→ To do
Your reproduction of the entries should be exact and should contain no pictures.

→ Raw data
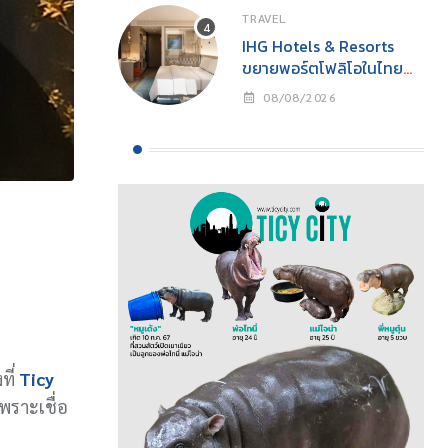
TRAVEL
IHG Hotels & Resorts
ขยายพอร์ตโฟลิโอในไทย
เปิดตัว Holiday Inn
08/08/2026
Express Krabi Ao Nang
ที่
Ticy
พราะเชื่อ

→ Task solution
TRAVEL
IHG Hotels & Resorts
ขยายพอร์ตโฟลิโอในไทย
เปิดตัว Holiday Inn
08/08/2026
Express Krabi Ao Nang
ที่
Ticy
พราะเชื่อ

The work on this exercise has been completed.